**Assigned task**
Every entry should come back exactly as written, minus the pictures.

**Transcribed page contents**
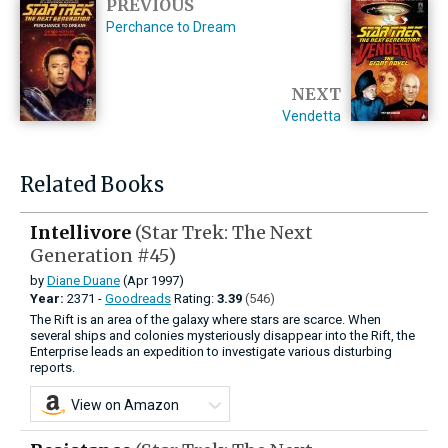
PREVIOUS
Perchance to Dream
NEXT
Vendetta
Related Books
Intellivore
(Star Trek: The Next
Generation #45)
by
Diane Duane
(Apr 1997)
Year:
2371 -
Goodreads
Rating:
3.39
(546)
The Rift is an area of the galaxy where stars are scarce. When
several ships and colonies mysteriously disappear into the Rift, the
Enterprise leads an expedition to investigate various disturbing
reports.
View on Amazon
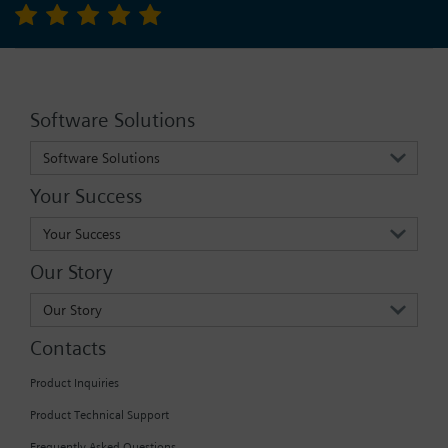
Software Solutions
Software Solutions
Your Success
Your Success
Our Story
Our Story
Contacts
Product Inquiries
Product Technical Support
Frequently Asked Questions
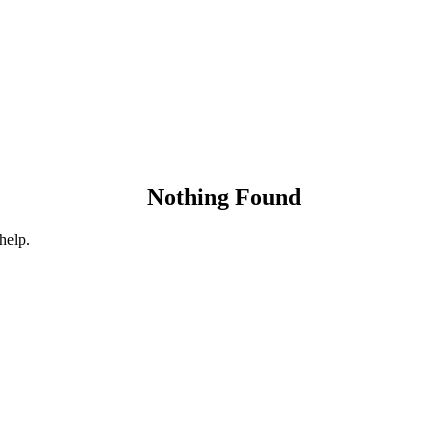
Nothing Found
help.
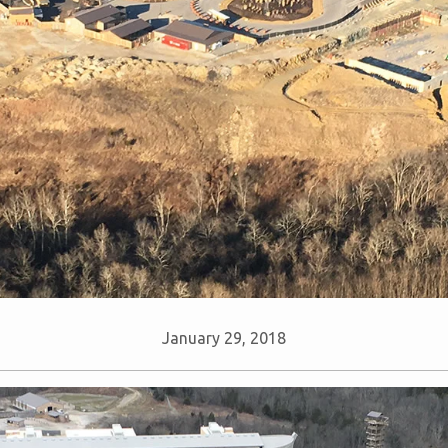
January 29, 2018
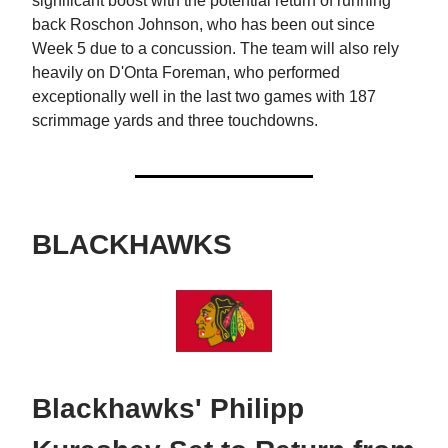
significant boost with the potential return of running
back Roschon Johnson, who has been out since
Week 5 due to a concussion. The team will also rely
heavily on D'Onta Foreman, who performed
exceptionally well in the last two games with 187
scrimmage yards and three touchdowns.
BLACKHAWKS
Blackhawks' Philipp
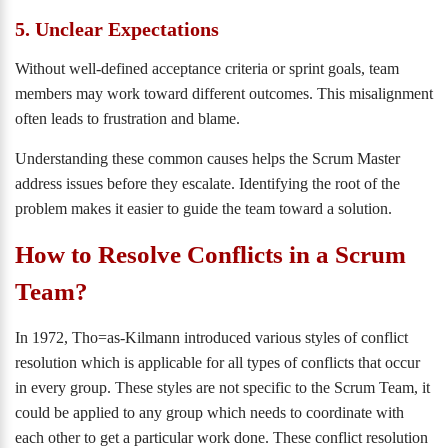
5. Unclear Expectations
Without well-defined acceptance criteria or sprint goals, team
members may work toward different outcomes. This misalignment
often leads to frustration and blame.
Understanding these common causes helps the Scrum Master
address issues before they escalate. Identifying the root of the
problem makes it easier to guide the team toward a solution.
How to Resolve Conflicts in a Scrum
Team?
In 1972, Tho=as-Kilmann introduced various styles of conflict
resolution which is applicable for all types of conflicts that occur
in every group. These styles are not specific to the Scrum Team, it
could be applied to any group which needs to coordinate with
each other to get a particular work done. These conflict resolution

**Your response**
PREVIOUS
Perchance to Dream
NEXT
Vendetta
Related Books
Intellivore
(Star Trek: The Next
Generation #45)
by
Diane Duane
(Apr 1997)
Year:
2371 -
Goodreads
Rating:
3.39
(546)
The Rift is an area of the galaxy where stars are scarce. When
several ships and colonies mysteriously disappear into the Rift, the
Enterprise leads an expedition to investigate various disturbing
reports.
View on Amazon
Software Solutions
Software Solutions
Your Success
Your Success
Our Story
Our Story
Contacts
Product Inquiries
Product Technical Support
Frequently Asked Questions
Nothing Found
help.
January 29, 2018
significant boost with the potential return of running
back Roschon Johnson, who has been out since
Week 5 due to a concussion. The team will also rely
heavily on D'Onta Foreman, who performed
exceptionally well in the last two games with 187
scrimmage yards and three touchdowns.
BLACKHAWKS
Blackhawks' Philipp
5. Unclear Expectations
Without well-defined acceptance criteria or sprint goals, team
members may work toward different outcomes. This misalignment
often leads to frustration and blame.
Understanding these common causes helps the Scrum Master
address issues before they escalate. Identifying the root of the
problem makes it easier to guide the team toward a solution.
How to Resolve Conflicts in a Scrum
Team?
In 1972, Tho=as-Kilmann introduced various styles of conflict
resolution which is applicable for all types of conflicts that occur
in every group. These styles are not specific to the Scrum Team, it
could be applied to any group which needs to coordinate with
each other to get a particular work done. These conflict resolution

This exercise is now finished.